Unhinged: It’s All About The Journey And Not The Destination When Picking Up A Cheap Car, Right?

It’s been about ten years since the last time I traded a couple hundred dollars for a rolling picture of bad decisions. That car was a 1981 Dodge Mirada CMX, a car I bought for two reasons: because I missed driving an old Mopar since my hot rod at the time, an ex-cop Dodge Diplomat, had been down for the count for what seemed like forever, and because I was going through one of the lowest points in my lifetime and wanted something I could thrash on without remorse. For six hundred dollars, I dragged a Dodge out of a garage and gave it a second life that became so much more, and the only reason that car isn’t still around is because it’s unit construction was so compromised by rust that there was no saving the shell.

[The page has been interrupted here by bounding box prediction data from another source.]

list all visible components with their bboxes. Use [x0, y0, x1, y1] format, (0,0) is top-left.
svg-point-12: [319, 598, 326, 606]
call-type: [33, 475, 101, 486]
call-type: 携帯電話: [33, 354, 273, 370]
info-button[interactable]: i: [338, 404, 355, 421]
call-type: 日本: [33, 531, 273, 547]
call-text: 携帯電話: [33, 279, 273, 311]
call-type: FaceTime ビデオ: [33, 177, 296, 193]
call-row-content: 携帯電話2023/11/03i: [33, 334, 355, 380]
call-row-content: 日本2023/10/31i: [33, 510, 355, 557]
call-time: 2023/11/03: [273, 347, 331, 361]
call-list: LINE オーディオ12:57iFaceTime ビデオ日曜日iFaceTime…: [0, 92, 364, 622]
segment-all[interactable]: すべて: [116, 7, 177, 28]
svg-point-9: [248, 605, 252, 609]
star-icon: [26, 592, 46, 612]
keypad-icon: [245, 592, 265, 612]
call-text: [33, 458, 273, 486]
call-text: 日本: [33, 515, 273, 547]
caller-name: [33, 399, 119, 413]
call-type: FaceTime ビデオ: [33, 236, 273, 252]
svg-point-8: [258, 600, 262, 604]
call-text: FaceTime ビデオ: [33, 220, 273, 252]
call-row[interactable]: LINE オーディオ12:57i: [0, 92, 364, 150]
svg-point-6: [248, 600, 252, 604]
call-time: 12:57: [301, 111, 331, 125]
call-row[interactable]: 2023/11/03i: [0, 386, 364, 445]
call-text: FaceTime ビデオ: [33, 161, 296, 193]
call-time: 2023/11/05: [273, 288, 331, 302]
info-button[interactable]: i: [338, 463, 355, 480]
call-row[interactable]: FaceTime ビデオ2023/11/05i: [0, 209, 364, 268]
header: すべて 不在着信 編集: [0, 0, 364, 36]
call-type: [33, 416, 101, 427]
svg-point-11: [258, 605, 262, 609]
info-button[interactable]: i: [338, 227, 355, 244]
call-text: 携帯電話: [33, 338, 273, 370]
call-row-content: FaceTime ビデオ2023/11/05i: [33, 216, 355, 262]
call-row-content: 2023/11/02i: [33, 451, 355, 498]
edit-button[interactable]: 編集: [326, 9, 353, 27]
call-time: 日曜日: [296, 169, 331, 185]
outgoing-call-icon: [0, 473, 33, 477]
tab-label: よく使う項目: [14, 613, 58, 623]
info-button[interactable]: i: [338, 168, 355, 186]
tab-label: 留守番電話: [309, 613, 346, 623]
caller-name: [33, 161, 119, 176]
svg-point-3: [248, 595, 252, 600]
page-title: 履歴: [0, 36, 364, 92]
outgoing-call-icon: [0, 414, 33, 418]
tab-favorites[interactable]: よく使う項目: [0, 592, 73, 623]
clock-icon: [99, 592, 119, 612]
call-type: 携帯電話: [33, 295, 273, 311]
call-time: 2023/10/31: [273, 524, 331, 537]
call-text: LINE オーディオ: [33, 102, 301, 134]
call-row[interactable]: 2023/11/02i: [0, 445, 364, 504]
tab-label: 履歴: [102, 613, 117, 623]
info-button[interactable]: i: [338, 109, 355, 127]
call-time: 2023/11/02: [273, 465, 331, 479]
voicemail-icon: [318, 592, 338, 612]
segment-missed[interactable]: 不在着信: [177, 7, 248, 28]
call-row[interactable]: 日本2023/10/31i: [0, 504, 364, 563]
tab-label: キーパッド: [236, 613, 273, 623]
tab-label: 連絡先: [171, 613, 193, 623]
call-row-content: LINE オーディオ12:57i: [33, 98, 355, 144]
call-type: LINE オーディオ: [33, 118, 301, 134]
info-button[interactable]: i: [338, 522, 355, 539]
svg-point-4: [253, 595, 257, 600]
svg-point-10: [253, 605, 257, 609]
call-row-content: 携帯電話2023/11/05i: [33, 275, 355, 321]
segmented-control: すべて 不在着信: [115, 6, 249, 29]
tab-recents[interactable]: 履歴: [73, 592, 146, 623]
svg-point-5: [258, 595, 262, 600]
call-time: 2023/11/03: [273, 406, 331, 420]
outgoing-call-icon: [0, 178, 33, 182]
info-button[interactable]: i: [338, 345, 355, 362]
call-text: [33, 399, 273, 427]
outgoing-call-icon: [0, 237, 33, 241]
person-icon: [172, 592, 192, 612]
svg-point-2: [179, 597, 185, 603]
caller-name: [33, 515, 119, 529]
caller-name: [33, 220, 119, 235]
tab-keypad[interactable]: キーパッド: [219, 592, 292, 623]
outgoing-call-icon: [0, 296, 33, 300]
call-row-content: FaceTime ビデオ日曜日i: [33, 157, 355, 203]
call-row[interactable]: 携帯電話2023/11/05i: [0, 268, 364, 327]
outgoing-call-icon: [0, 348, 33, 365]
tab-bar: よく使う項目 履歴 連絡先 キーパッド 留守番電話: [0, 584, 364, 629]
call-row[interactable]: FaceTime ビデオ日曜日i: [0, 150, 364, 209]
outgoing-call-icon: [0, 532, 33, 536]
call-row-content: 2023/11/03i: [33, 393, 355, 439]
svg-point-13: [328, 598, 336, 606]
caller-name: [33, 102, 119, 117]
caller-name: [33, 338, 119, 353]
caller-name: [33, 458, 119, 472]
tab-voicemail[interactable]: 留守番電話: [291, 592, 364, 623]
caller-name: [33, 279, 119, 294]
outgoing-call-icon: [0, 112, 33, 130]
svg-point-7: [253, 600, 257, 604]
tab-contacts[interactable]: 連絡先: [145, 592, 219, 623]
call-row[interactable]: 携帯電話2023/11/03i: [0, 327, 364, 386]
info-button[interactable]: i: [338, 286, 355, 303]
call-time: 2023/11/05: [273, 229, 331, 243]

Fast forward to the first King Of The Heap race, the one where I scattered the guts of a 1994 Camaro Z28 all over the playground at NCM Motorsports Park. Yeah, I killed a free car, but what got me was the fun I had. KOTH is a ball, and I wanted to participate. But I don’t have enough free cash to do it on my own, and I’d need a team anyways…KOTH rules require four drivers (it’s a way to make the cost reasonable per person.) I mentioned that to Scott Renshaw, one of my contacts at Martin Dodge in passing one day after doing a test-drive, and I swear to you, readers, it was like watching a light-bulb go off over someone’s head. We hit Craigslist immediately, looking for the first sub-$1,000 Fox Mustang, Cougar, Thunderbird, whatever we could get our grubby mitts on that would work for the series was fine by us. This went on until Scott suddenly stopped, jaw-dropped. “This is awesome!”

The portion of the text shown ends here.